**Your instructions**
Line count for "Duikhuis": say how many lines of the data contain it, with no other text.

**Data records**
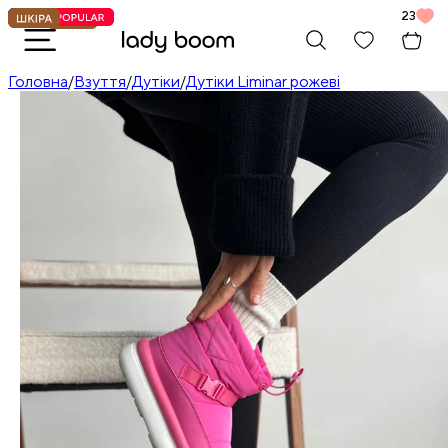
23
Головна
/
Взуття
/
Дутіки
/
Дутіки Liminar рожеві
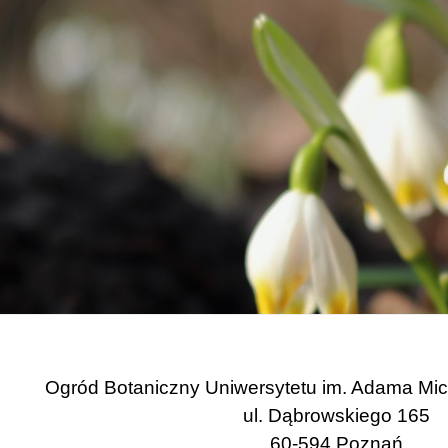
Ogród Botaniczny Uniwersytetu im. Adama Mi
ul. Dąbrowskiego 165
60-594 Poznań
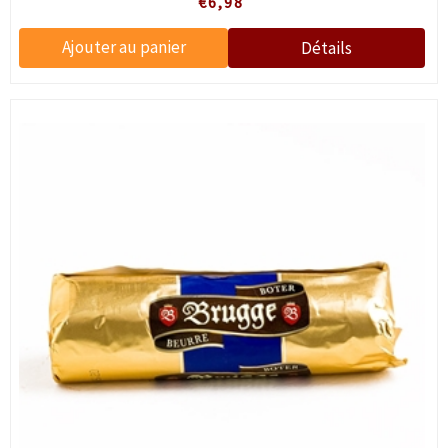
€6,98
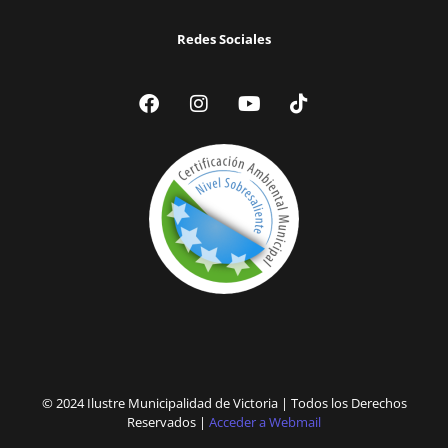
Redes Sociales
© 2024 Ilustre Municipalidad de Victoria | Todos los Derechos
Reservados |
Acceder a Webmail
* * *
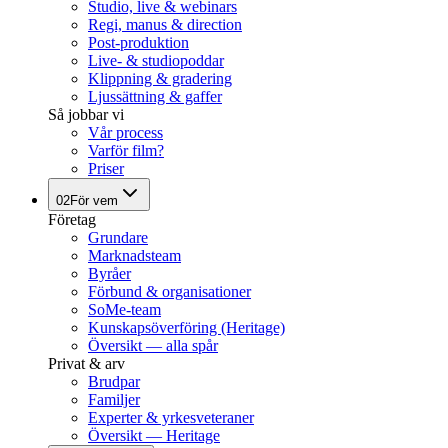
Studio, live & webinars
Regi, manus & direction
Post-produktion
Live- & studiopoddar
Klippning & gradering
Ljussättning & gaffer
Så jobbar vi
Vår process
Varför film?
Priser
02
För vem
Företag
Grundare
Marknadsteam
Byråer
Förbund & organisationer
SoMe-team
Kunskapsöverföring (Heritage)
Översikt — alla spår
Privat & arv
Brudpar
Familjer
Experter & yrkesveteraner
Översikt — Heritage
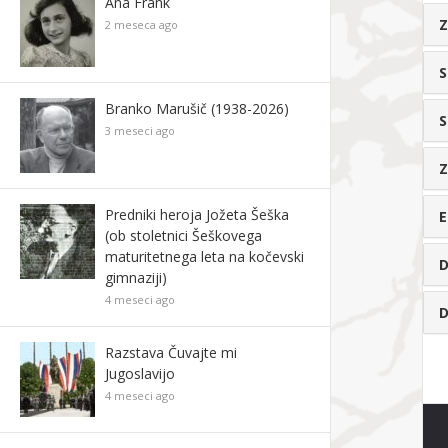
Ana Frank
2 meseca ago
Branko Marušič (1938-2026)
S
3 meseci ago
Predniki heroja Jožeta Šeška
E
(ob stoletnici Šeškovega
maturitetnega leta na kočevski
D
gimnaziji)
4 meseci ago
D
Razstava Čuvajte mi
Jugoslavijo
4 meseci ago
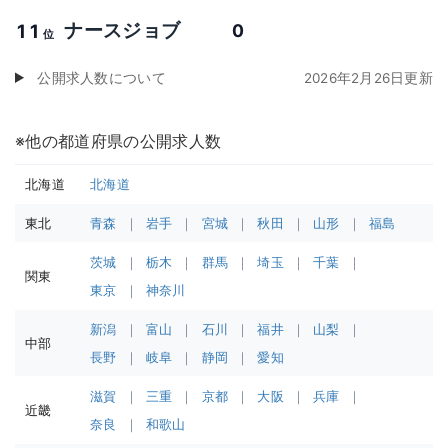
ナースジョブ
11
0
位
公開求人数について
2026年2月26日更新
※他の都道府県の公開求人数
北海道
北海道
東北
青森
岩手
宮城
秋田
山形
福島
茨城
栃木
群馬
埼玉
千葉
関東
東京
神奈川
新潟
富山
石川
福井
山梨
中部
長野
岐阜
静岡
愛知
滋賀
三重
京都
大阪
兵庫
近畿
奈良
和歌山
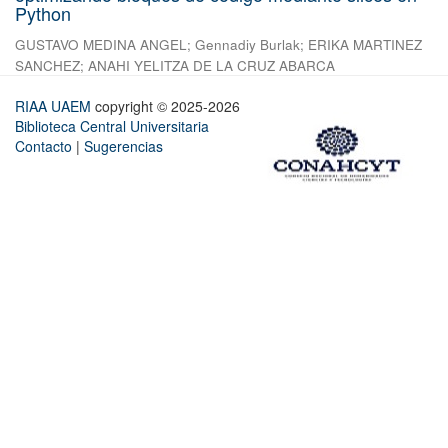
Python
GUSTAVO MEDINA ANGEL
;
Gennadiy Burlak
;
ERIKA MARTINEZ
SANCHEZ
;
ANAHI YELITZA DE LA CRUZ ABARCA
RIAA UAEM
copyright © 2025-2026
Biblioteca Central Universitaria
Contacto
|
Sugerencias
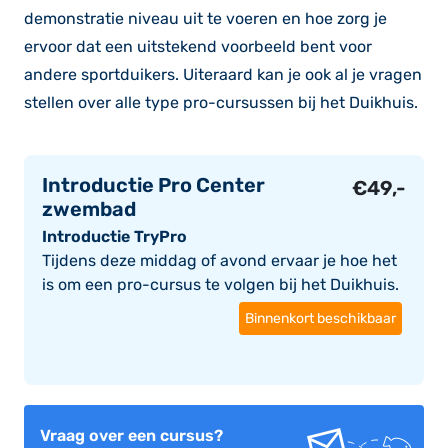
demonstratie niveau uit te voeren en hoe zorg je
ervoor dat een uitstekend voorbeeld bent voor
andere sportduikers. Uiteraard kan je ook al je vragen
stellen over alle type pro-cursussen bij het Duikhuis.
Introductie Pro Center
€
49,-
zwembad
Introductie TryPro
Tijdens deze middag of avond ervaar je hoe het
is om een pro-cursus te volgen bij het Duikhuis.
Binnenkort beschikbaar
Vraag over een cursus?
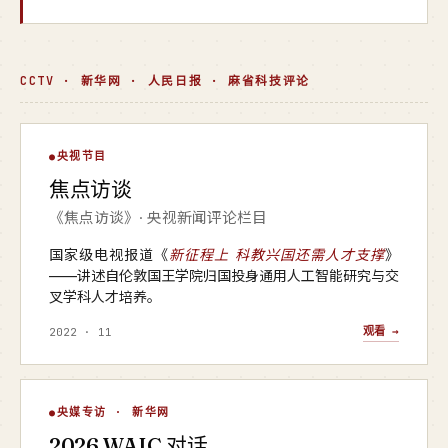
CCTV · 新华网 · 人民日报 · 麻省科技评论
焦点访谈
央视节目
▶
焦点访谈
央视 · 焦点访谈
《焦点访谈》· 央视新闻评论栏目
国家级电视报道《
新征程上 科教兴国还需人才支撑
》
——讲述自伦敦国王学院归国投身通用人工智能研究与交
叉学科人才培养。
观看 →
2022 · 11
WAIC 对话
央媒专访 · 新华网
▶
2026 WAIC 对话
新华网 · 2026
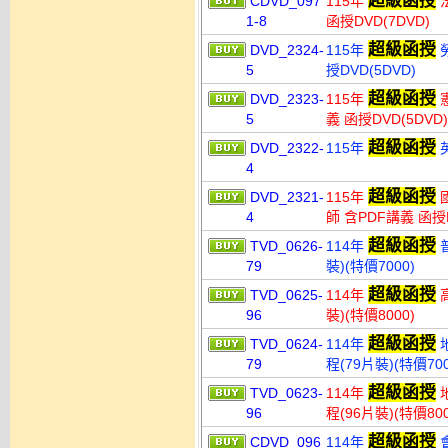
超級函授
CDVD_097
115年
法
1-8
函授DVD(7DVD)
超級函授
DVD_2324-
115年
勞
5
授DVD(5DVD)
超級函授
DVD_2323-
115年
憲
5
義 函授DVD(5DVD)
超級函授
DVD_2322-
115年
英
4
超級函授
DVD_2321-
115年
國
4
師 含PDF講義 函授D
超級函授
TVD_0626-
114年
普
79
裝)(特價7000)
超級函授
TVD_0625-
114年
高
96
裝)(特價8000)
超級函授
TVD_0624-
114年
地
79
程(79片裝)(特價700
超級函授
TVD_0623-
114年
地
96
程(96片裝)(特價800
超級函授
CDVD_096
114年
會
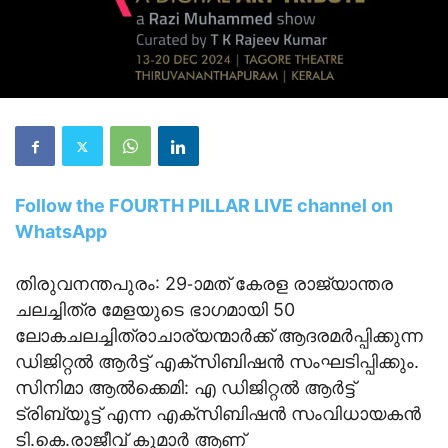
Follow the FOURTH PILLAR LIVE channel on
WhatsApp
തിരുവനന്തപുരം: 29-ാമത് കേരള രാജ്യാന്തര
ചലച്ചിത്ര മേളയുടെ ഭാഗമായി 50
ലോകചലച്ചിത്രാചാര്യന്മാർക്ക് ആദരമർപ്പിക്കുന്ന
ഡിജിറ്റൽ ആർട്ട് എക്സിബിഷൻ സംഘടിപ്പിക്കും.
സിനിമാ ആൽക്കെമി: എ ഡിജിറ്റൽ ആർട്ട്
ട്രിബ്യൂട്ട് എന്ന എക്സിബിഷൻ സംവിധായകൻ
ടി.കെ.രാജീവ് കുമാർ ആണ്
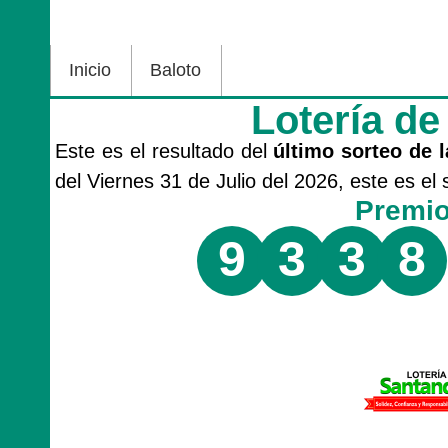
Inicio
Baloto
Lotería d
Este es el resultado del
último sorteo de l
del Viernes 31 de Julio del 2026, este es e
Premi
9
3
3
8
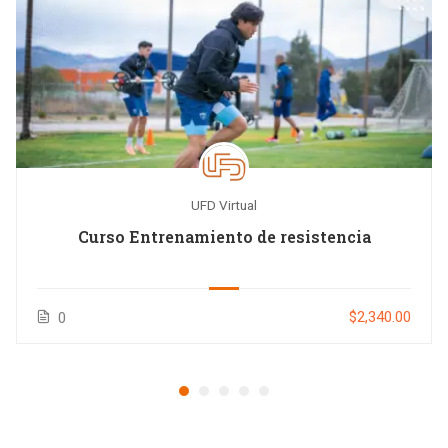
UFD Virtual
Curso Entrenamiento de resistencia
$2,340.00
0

**Exercise output**
2